── INPUT ──
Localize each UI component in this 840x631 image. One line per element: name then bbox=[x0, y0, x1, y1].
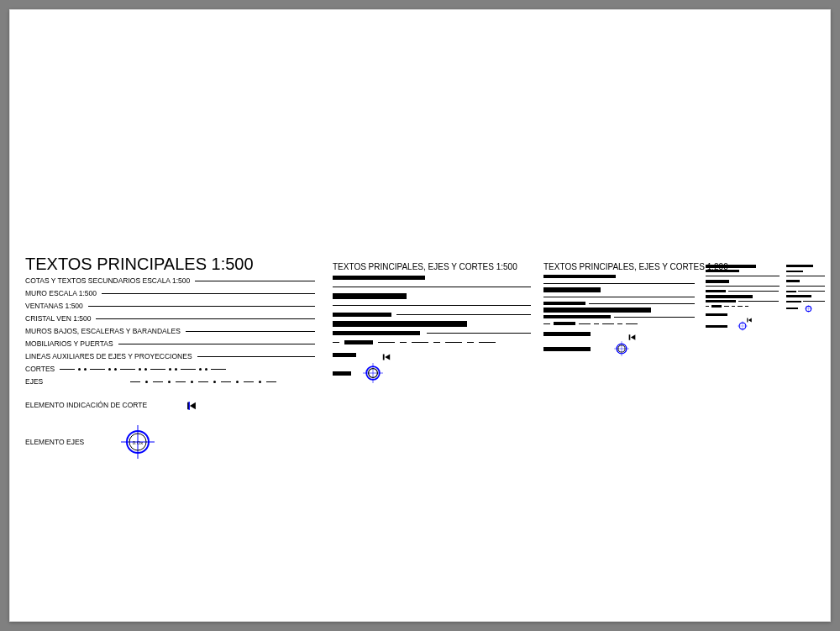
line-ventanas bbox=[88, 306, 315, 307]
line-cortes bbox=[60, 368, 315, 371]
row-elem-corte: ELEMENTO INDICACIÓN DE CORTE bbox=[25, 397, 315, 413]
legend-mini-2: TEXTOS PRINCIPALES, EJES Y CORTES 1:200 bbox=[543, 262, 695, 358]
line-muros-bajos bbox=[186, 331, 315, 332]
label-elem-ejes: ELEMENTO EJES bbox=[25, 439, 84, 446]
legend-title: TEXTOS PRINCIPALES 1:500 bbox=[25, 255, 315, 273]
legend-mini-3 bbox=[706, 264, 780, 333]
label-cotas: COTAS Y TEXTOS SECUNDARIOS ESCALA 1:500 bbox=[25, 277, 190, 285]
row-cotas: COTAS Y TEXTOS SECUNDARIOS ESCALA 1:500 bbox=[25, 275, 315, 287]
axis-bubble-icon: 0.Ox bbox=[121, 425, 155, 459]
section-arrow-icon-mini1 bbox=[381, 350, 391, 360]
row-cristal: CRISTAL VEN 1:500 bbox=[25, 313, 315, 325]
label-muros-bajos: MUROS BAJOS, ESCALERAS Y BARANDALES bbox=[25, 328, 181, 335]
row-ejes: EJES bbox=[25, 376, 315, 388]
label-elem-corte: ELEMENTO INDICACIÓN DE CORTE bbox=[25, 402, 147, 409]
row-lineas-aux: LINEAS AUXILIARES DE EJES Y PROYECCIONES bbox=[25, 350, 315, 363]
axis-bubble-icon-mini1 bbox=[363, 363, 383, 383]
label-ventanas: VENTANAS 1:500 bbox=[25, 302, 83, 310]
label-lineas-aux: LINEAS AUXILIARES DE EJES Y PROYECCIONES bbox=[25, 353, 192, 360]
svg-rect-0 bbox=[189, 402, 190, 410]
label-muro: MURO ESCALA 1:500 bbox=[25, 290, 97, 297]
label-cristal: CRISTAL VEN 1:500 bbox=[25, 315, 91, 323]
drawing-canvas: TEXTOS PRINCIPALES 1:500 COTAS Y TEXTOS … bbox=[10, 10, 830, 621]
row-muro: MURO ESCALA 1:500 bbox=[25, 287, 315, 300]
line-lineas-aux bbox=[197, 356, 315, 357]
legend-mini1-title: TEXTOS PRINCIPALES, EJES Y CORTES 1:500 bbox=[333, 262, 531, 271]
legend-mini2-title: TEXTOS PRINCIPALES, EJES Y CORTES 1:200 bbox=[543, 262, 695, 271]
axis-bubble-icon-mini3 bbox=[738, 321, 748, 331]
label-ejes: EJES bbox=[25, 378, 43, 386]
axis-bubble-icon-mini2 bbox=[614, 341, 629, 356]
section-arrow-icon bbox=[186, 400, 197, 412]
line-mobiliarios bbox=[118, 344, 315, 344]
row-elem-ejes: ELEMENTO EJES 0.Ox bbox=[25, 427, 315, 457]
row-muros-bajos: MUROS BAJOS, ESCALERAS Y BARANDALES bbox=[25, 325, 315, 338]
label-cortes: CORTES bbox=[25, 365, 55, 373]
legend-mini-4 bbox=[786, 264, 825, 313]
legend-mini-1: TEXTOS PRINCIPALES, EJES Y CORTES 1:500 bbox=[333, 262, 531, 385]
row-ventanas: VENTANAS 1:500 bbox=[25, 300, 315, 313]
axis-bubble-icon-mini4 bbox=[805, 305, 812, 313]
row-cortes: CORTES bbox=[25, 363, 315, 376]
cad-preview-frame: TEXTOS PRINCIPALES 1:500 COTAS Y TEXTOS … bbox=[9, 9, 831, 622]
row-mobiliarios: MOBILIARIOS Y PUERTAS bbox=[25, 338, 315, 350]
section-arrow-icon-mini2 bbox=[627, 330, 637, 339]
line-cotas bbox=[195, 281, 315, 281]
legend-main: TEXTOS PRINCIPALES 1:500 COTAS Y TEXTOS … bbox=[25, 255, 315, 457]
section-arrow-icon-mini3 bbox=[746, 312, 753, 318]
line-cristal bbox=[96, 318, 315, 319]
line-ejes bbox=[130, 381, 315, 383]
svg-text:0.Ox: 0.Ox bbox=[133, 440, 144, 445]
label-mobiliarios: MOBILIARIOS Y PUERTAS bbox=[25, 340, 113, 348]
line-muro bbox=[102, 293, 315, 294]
───
── INPUT ──
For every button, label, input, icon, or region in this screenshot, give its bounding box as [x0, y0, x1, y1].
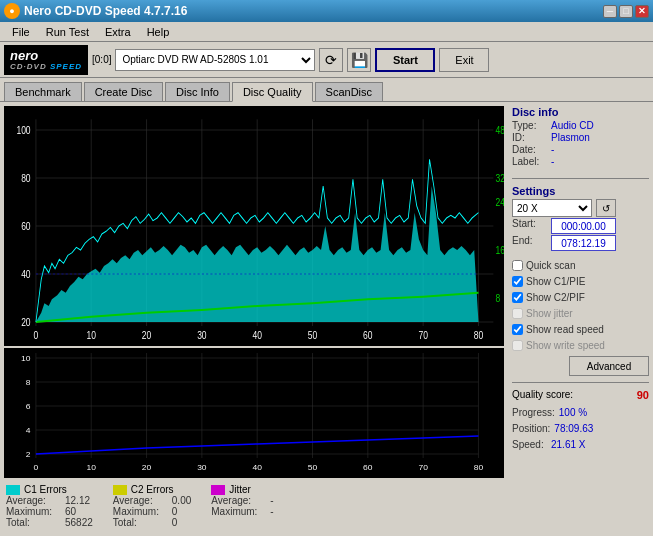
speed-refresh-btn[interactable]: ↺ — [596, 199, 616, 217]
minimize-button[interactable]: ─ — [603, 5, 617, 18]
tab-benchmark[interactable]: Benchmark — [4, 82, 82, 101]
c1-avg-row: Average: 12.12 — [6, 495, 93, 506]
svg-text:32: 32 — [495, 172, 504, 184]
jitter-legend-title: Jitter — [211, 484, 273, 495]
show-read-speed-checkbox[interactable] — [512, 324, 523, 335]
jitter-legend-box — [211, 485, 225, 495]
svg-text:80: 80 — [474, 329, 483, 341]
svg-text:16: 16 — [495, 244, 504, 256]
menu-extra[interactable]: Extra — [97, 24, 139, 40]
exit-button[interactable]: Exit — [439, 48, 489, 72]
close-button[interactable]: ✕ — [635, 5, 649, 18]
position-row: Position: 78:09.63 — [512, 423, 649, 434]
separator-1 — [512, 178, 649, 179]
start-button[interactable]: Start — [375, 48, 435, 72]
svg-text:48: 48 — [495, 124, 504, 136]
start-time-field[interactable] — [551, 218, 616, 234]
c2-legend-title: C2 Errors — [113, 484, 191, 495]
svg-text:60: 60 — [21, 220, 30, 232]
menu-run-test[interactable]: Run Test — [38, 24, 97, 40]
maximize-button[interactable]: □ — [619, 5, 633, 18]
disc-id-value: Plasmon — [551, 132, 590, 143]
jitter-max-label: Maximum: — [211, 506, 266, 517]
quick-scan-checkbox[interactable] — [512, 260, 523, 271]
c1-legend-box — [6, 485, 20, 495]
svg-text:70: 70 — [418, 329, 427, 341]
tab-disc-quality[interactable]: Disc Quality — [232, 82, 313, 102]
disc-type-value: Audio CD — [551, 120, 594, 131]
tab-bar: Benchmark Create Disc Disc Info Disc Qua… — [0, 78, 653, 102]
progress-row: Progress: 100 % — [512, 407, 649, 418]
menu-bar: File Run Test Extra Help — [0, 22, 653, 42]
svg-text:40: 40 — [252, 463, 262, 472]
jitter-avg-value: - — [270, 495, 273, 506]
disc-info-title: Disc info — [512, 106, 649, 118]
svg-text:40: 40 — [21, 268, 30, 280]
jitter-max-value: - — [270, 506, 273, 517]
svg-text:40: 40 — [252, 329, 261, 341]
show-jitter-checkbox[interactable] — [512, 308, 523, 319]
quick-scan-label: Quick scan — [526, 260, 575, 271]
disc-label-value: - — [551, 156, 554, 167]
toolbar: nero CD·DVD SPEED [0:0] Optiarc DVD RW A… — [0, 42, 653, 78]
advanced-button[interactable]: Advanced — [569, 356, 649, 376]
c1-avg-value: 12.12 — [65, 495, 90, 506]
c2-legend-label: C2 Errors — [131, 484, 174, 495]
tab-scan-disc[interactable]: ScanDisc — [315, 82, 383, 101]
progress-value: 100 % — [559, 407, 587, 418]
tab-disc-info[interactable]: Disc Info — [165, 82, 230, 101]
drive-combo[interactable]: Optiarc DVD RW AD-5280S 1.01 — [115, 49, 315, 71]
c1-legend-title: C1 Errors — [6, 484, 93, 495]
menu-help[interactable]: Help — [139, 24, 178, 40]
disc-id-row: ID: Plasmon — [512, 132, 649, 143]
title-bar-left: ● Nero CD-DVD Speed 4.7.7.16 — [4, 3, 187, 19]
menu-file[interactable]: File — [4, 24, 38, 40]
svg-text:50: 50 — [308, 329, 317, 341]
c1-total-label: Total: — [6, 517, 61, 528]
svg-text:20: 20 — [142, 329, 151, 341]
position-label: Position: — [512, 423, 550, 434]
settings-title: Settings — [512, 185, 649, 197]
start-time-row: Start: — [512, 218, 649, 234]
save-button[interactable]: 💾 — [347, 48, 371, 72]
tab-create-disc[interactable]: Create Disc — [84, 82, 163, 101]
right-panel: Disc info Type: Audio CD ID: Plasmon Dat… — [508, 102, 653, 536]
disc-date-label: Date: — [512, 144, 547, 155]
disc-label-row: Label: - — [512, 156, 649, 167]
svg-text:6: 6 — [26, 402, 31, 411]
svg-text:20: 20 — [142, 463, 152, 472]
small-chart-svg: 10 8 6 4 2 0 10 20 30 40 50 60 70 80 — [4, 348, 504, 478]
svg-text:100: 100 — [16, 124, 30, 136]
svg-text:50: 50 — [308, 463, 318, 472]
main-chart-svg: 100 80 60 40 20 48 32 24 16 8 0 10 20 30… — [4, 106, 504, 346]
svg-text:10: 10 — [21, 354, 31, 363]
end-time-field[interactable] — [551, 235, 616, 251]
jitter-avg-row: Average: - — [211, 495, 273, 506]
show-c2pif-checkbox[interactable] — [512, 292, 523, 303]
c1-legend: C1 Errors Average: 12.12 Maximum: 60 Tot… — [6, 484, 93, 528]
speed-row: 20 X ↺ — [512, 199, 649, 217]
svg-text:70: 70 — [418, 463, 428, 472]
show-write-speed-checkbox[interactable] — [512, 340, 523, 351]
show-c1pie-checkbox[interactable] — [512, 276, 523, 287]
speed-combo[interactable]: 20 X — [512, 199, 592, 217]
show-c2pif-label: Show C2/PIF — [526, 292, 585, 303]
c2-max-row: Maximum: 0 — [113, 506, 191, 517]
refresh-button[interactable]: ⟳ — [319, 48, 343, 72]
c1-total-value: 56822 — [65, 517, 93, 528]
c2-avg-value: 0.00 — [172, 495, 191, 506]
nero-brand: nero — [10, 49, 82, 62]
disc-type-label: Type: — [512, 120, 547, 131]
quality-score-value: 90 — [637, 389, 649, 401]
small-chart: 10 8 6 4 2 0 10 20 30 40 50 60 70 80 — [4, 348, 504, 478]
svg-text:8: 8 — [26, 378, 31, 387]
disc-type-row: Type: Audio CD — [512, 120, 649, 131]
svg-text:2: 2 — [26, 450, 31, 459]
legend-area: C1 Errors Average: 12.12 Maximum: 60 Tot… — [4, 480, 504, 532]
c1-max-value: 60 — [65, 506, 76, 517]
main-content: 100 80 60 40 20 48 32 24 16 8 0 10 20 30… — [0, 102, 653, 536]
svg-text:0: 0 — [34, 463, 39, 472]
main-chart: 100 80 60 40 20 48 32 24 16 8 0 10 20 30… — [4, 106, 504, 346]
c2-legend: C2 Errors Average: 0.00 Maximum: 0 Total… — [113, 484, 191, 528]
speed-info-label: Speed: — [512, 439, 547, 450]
───
TO DO
Going through the entries above, count the lines that have the word "jitter" and state that count alone.

ANSWER BOX
7